Understand where are all the tests, what is their struture, of what type those tests are Understand if there are any end to end test, performance tests, integration tests or smoke tests. Try to run unit tests locally. Run existing test suites amd analyze test coverage to understand quality and reliability of the codebase (how safe are you if you try to refactor?)

Analyze code structure and patterns

Look for common design patterns (in case of Java, class names usually give some good clues), architectural styles (e.g. hexagonal or MVC). This will allow to understand future architecture directions, will help recognize what are the areas for improvement.

Analyze dependencies.

Go throug your pom.xml or build.gradle or whatever build system you are using. This is a very valuable source of information: you will immediately understand what API is used, inside what framework the application runs, what libraries are preferred and what patterns or interactions between software components you might expect.

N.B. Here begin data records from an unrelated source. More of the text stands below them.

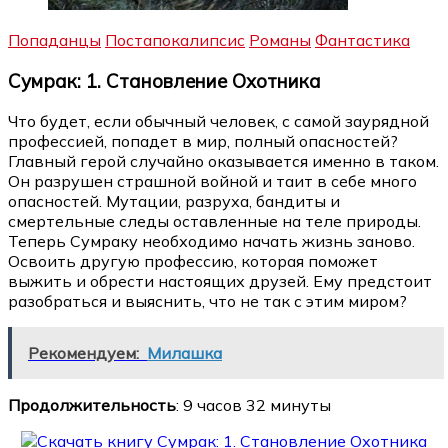
Попаданцы
Постапокалипсис
Романы
Фантастика
Сумрак: 1. Становление Охотника
Что будет, если обычный человек, с самой заурядной
профессией, попадет в мир, полный опасностей?
Главный герой случайно оказывается именно в таком.
Он разрушен страшной войной и таит в себе много
опасностей. Мутации, разруха, бандиты и
смертельные следы оставленные на теле природы.
Теперь Сумраку необходимо начать жизнь заново.
Освоить другую профессию, которая поможет
выжить и обрести настоящих друзей. Ему предстоит
разобраться и выяснить, что не так с этим миром?
Рекомендуем:
Милашка
Продолжительность
: 9 часов 32 минуты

Communicate with team members

Reach out and find out if there is any meetings cadence like those in agile wolrd: standups, retros, plannings, demos or any other like knowledge sharing sessions or one-on-ones with project leads. Try to take part in those as you can meet new people and learn a lot from them. You can also join an existing code review or browse past code reviews to see what is the main code quality focus within the team. Also it is a good idea to ask if code-related agreements are written down and documented somewhere. If they are not, your first contribution in this project could be setting a meeting with an architect or senior developer, interview about such guidelines and write them down. It will become handy when you or other onboarded devs will joint the project later.

Summary

By following these steps you can systematically approach new software project, gain a deeper understanding of the system and become an effective contributor (or just a maintainer) of the project. And remember that this is a process and will not happen overnight. So stay patient.